Het Muiderpoort bleek geen poort maar een station, dat vond ik wel vreemd, maar een vriendelijke dame vertelde mij dat ik een tunnel onderdoor moest om in de Javastraat te komen. Na een lange wandeling langs een griezelige dijk waarover soms een trein denderde, vond ik een onderdoorgang en kwam in een grauwe lege straat met slecht onderhouden huizen, op de stoep omgevallen vuilnisbakken en vuil. Het adres van oom Geer bleek een dichtgetimmerd pand, de bel was stuk. Een groepje kinderen hield me in de gaten vanuit een portiek. Ik durfde niet op de deur te bonken of te roepen. Het begon te regenen. Nergens Javaanse jongens.

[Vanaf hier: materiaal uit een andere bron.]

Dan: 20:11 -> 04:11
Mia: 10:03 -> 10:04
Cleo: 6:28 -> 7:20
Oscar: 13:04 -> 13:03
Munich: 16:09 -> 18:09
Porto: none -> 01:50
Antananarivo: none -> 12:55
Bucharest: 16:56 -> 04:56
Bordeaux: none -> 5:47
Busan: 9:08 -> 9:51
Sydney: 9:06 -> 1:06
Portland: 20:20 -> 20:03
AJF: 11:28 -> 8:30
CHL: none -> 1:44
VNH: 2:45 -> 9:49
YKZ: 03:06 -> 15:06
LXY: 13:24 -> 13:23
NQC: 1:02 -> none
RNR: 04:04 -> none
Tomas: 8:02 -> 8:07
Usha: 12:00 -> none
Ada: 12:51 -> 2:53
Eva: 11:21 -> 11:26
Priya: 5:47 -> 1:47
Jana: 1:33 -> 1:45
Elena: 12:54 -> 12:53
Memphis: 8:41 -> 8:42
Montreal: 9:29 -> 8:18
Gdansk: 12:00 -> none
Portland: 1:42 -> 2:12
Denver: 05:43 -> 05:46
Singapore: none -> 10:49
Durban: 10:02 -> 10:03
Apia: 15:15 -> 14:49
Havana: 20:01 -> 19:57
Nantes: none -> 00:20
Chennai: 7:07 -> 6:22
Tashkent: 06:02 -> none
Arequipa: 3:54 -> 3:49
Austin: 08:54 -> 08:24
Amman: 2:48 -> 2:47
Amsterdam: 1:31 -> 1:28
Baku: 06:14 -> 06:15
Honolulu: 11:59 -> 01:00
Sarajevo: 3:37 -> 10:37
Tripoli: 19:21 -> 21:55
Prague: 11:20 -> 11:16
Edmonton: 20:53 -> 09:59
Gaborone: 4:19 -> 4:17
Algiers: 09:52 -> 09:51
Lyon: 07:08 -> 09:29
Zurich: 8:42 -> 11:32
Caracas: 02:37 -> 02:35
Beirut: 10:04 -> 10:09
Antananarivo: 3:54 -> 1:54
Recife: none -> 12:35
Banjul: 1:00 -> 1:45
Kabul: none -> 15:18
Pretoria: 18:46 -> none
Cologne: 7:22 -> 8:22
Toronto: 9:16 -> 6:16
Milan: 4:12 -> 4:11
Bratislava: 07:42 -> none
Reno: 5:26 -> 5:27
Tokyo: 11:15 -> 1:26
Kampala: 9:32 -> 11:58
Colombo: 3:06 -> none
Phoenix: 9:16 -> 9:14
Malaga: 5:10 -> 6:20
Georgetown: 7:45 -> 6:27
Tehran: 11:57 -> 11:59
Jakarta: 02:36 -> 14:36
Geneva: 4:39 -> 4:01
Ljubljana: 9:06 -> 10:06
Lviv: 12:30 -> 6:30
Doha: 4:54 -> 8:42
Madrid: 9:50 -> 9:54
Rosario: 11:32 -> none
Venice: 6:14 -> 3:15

Veertig jaar later fietsen we onder dezelfde tunnel door naar een vriendelijke winkelstraat. De zon schijnt op een elegant gebogen gevelrij, waardoor het lijkt of de straat glimlacht. De ramen staan open, mensen zitten op balkons. Hier is de winter al voorbij. Groente- en fruitwinkels gebruiken de stoep om hun waar uit te stallen naast glinsterende bric a brac, potten en pannen, tapijten, kruiden, goedkope matrassen. We lopen met onze fietsen aan de hand langs winkels en restaurantje uit alle windstreken.
‘Het is hier leuk,’ zegt mijn vrouw. Zij stoot me aan en wijst me op een bordje “Te koop” aan een zonnige verdieping boven Fantasyland, waar alles een euro kost.